Hashing

So far, we have explored a pair of implementations for our map ADT. Association lists gave us $O (N)$ lookup, and tree maps gave us $O (lo g N)$ lookup. Can we do better than this? Recall that an integer map is a special case of a map where the keys are draw from a finite set of integers. In this situation, we can use an array to efficiently implement the map ADT where keys are indices and values are elements of the array.

In this reading, we'll break apart the assumptions we make when utilizing an integer map to generalize the structure to a wider variety of domains. By doing so, we'll derive a data structure called a hash map which is a very efficient implementation of the map ADT. Along the way, we'll also develop a technique called hashing which is one of the most important techniques in computer science with applications towards fingerprinting, compression, and cryptography, among others.

Revisiting Integer Maps

The first assumption we made when using an integer map was that the space of keys was finite and known. Recall that our running example of an integer map is an inventory where we map product IDs (pids) to inventory sizes. For this example, we assumed that our pids were drawn from the range 0—999. What happens if we don't know what values the space of keys ranges over? For example, we may want to support a number of products beyond 1000.

This seems to pose a problem for our integer map strategy. By definition, an array can only hold a fixed number of elements. With a variable number of possible keys, it seems like we cannot use an array to hold them. This seems like a job for an array list which can hold a variable number of elements, but a deeper problem remains. Consider the following map where we only hold an entry for key value 10000 (and we use null as our value indicating that this key has no entry in our map):

[null, null, null, ..., v]
                        ^
                    index 10000

Because we map keys directly onto indices, our array list would need to contain entries for 0—9999 even though only one entry is in the map for key 10000. This is an extreme waste of space—the size of the backing array or array list must be as large as the largest key that we need to support. However, if the space of keys that the map actually needs to store is sparse, i.e., very few keys are required from the range, then we end up wasting lots of space. Ideally, we'd like to avoid using a variable-size structure and instead use a fixed-size structure so that our space usage is not proportional to the size of the key space that we might support (which is very large in practice).

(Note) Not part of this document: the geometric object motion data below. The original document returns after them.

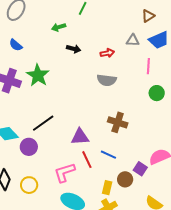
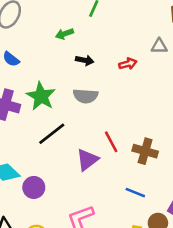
gray semicircle: (107, 80) -> (85, 96), moved
black line: (43, 123) -> (52, 134), moved
purple triangle: (80, 137) -> (87, 160), moved, turned -30
red line: (87, 160) -> (111, 142), moved

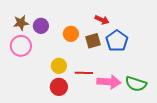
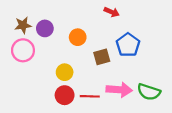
red arrow: (102, 20) -> (112, 12), moved
brown square: (93, 41) -> (102, 57), moved
red line: (84, 73) -> (90, 96), moved

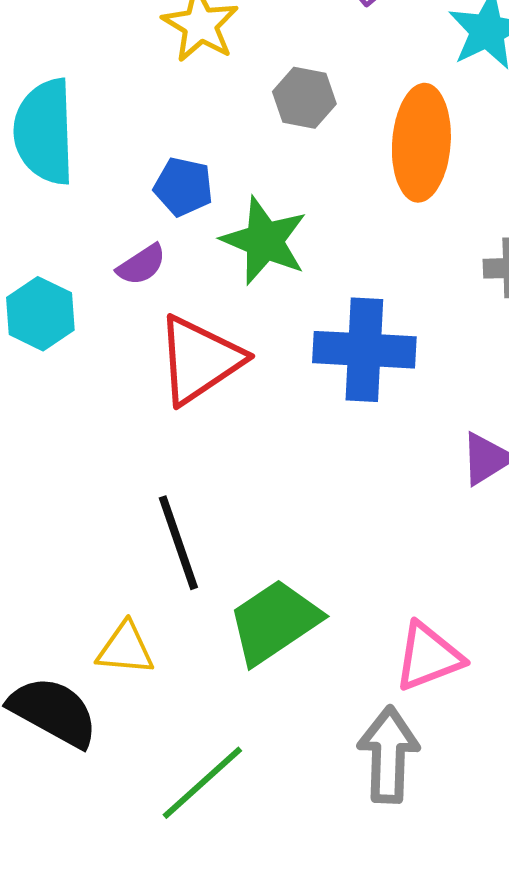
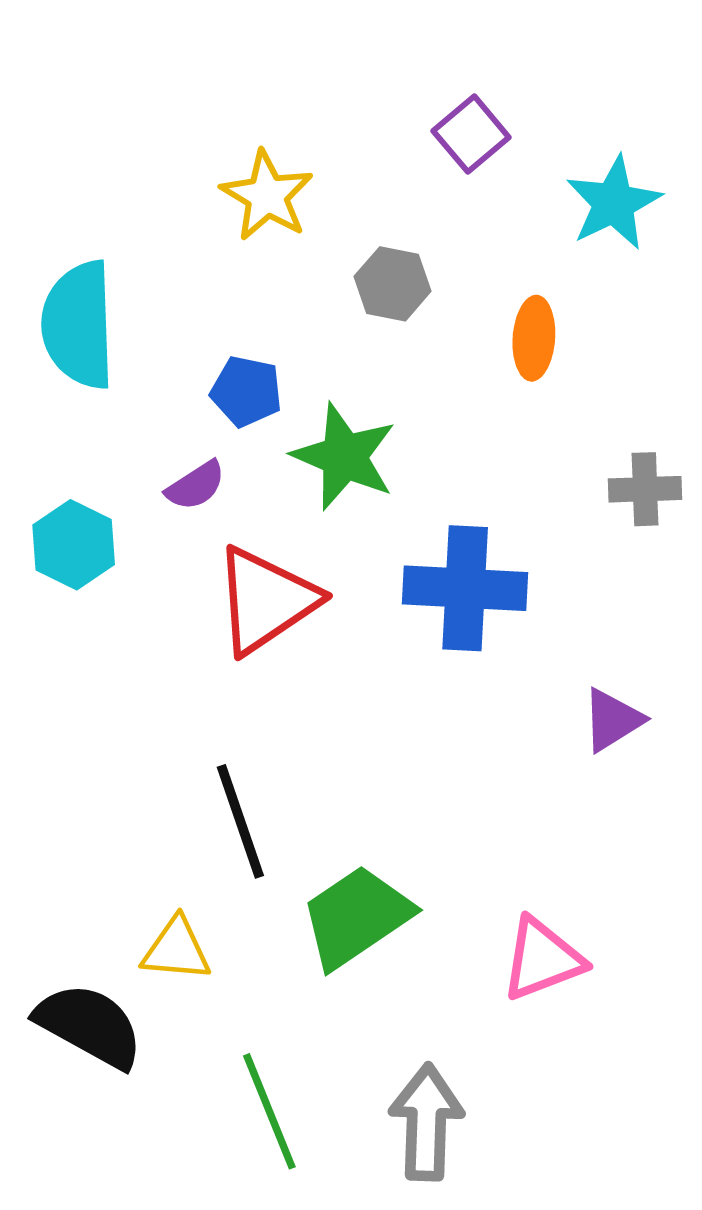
orange ellipse: (421, 143) -> (534, 338), size x0.6
gray arrow: (388, 755) -> (426, 1122), moved
green line: (202, 783) -> (269, 1111), turned -70

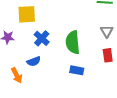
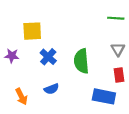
blue semicircle: (34, 61) -> (51, 89), moved
blue rectangle: (77, 70) -> (104, 96), moved, size x1.5

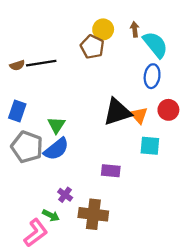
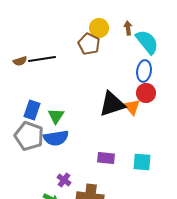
red circle: (168, 110) -> (146, 93), moved
blue rectangle: (17, 111) -> (32, 110), moved
cyan square: (150, 146) -> (142, 162), moved
blue semicircle: (56, 149) -> (56, 138), turned 30

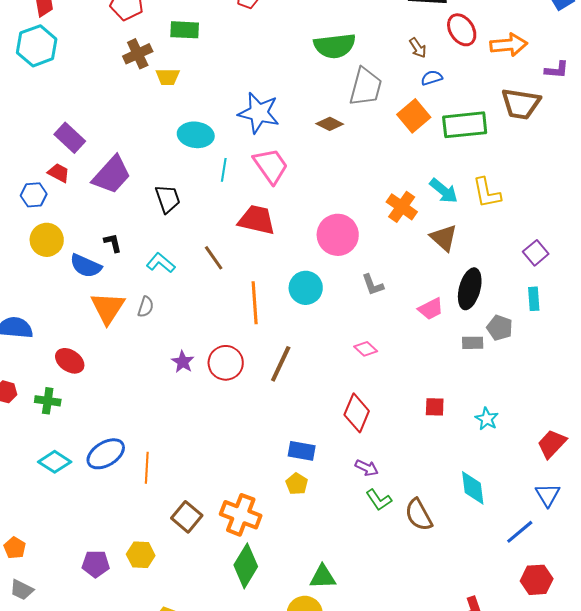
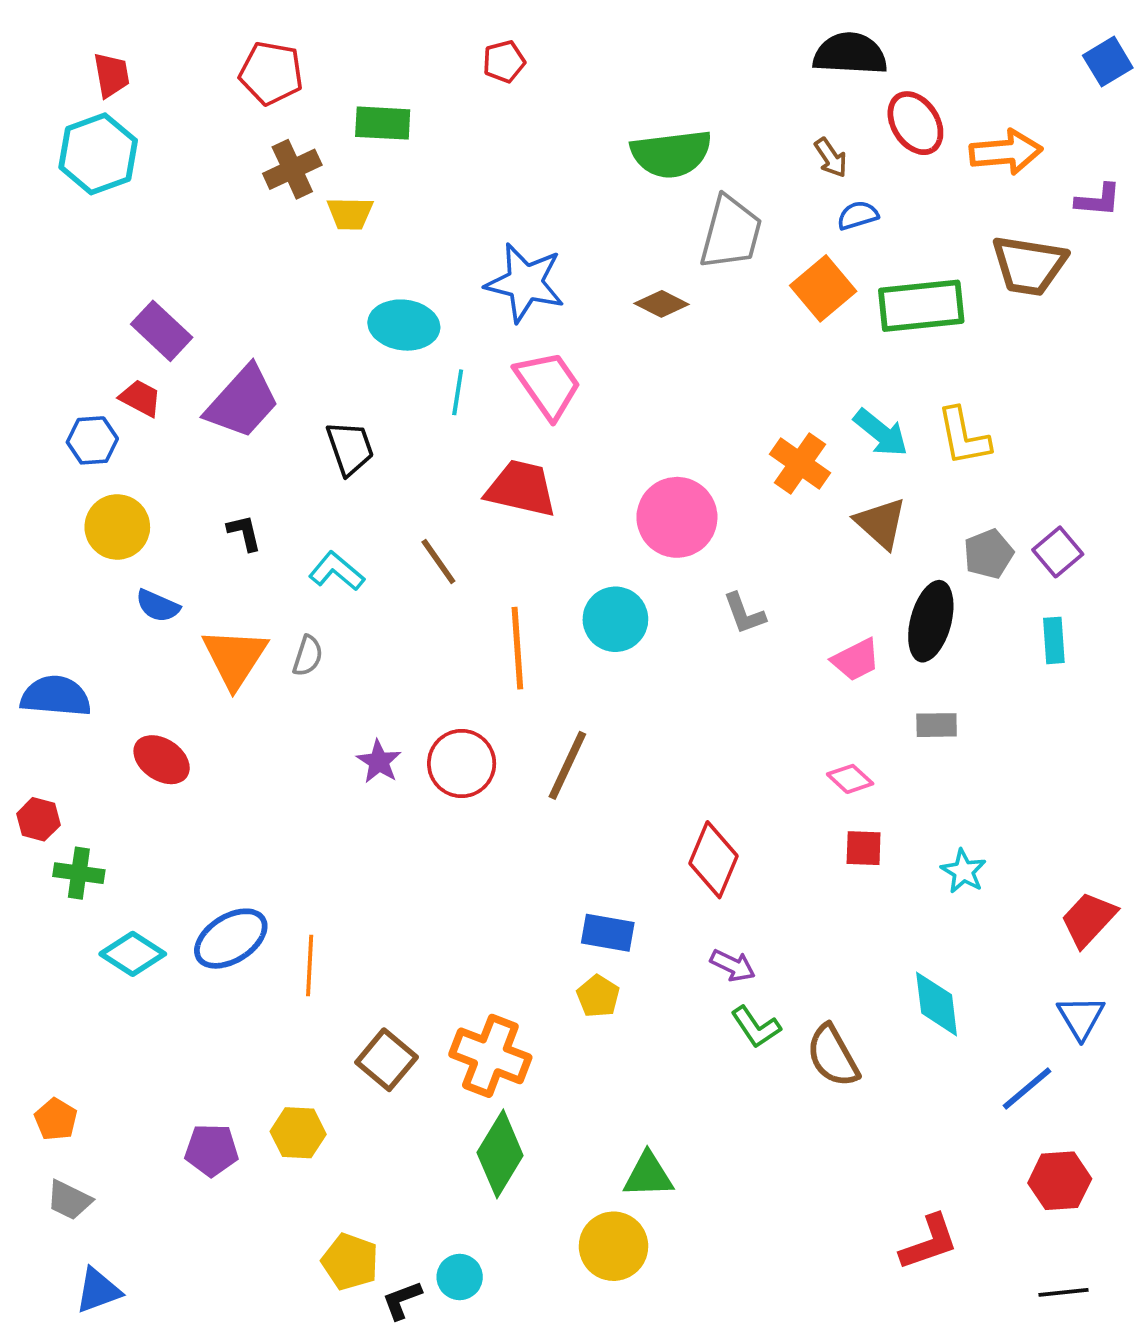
blue semicircle: (86, 266) -> (158, 606), moved, size x0.7
gray pentagon: (500, 328) -> (989, 554), moved, turned 30
pink diamond: (366, 349) -> (850, 779), moved
green cross: (48, 401) -> (79, 873), moved

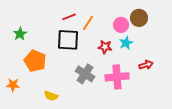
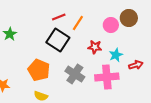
black square: (68, 40) -> (58, 40), turned 30
cyan star: (126, 43) -> (116, 55), moved
orange pentagon: (35, 61) -> (39, 70), moved

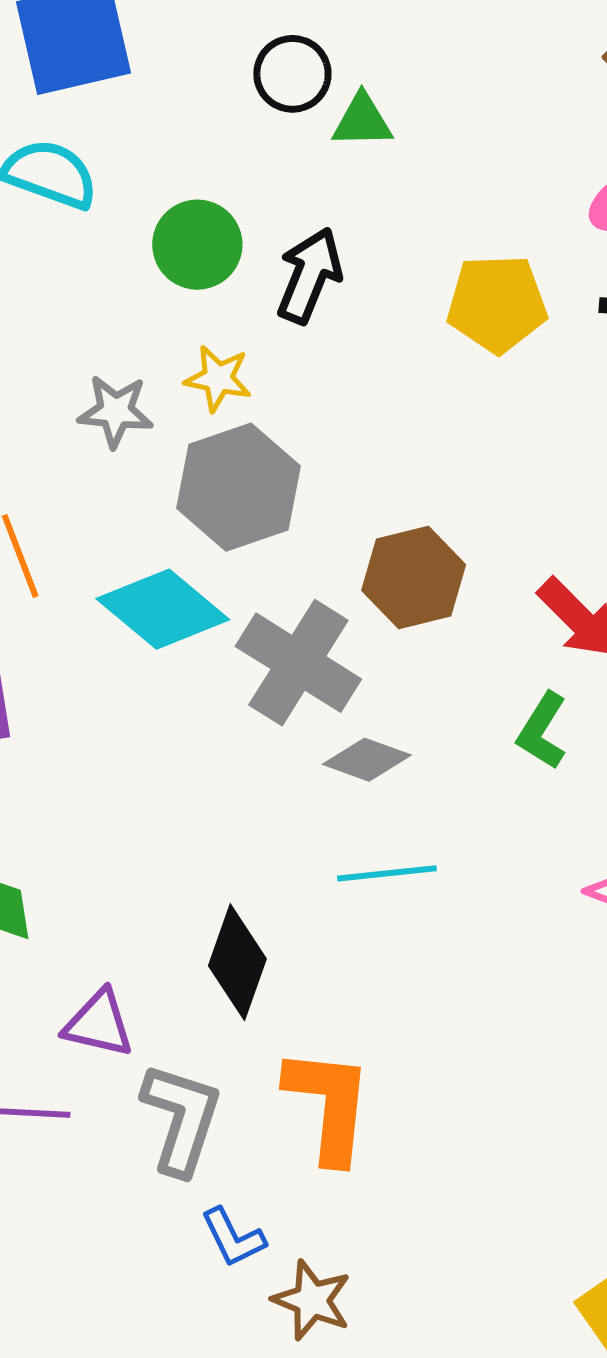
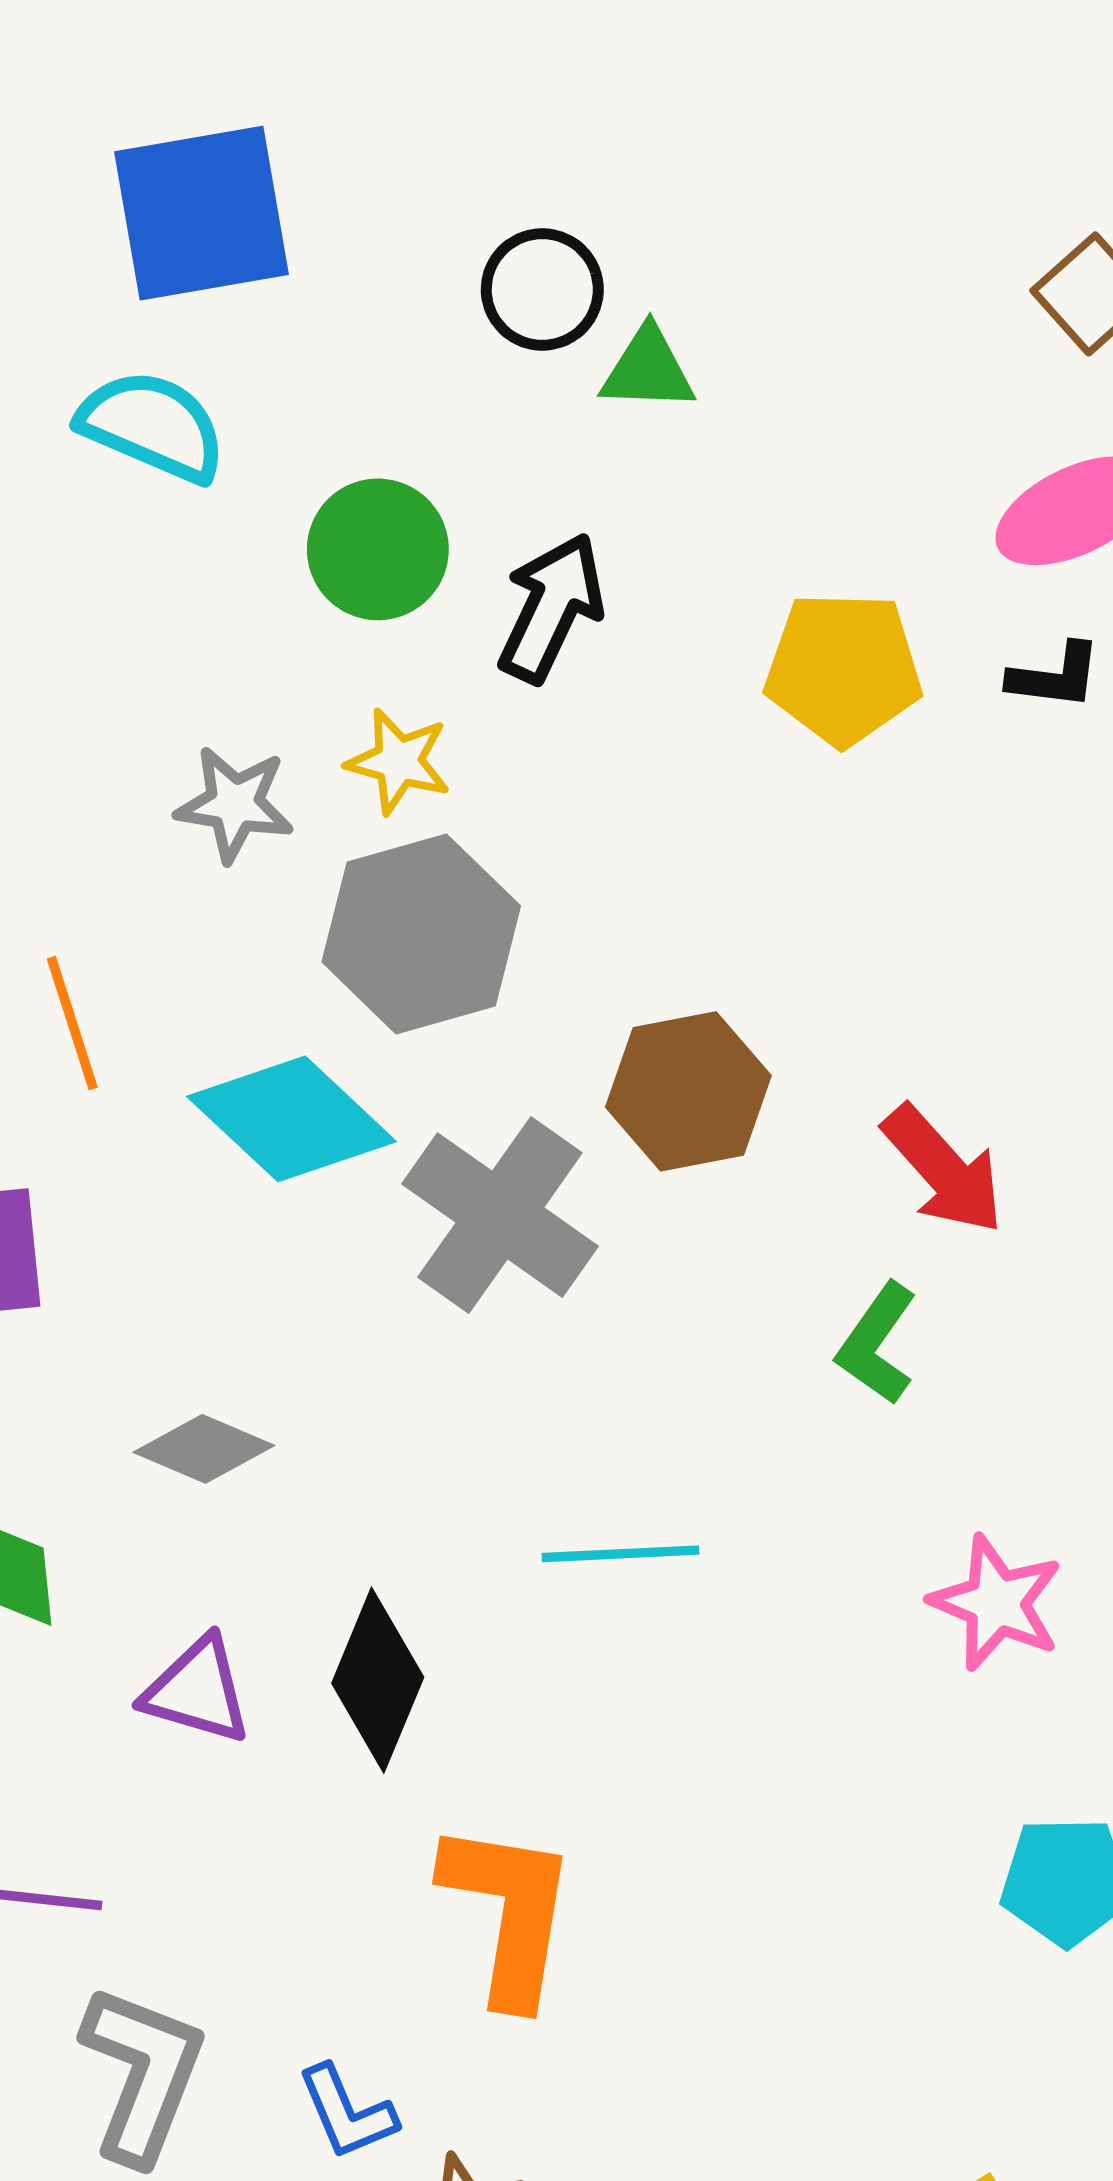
gray diamond: (367, 760) -> (204, 1449), moved
purple triangle: (99, 1024) -> (197, 1691), moved
gray L-shape: (181, 1119) -> (142, 2074), moved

How can we support a variable number of keys using a fixed-sized array? One trick we can try is using the modulo operator to fit the keys into the available space of the array. Suppose that we only allocate an array of size 10 to hold the entries of our map. Then we can simply mod our key by 10 to get an index that fits in the array, e.g.,

The values $0, 10, 20, 30, \dots$ , all map to index 0.
The values $1, 11, 21, 31, \dots$ , all map to index 1.
$\dots$
The values $9, 19, 29, 39, \dots$ , all map to index 9.

If our map contains entries for keys 232, 11196, 555, and 8, then our backing array would look like this:

[null, null, v1, null, null, v2, v3, null, v4, null]

Where v1 is the value associated with key 232, v2 is the value associated with key 555, v3 is the value associated with key 11196, and v4 is the value associated with key 8. Accessing the entry for key k means that we simply look up index k % 10 in the array.

Of course, the issue here is that if also want to store an entry for key 1992, we have a problem because there is an entry in index 2 already for key 232. This is known as a collision—two keys want to use the same position in the array. There are two primary methods of resolving collisions: probing and chaining.

Probing

When a key's preferred index has already been taken by another key, we can probe the array for another position (presumably empty) to store the key. Probing means systematically searching the array starting from a key's preferred index to find an open position to store its value. A simple probing strategy is to simply search successive elements in the array until we find an empty spot, a technique called linear probing.

To do this, we must augment what our arrays carry as values. Rather than carrying the values of our map directly, each array index will carry both a key and its corresponding value. This is because with our probing strategy, a cell may no longer correspond to a key's preferred index—some other key might have already taken that spot. By carrying the key, we can ensure that we found the appropriate value by comparing the key we found in the array to our target key.

In the example above, consider starting with an array of five elements. For simplicity's sake, we'll just note the key in our diagram, but keep in mind that we are storing an entire key-value pair in each array slot.

[null, null, k1, null, null ,k2 ,k3, null, k4, k5]

Suppose that we are adding the key k6 that has a value of 2. The key k1 is already in that slot, so we search to the right until we find an empty position and place k6 there.

[null, null, k1, k6, null, k2, k3, null, k4, k5]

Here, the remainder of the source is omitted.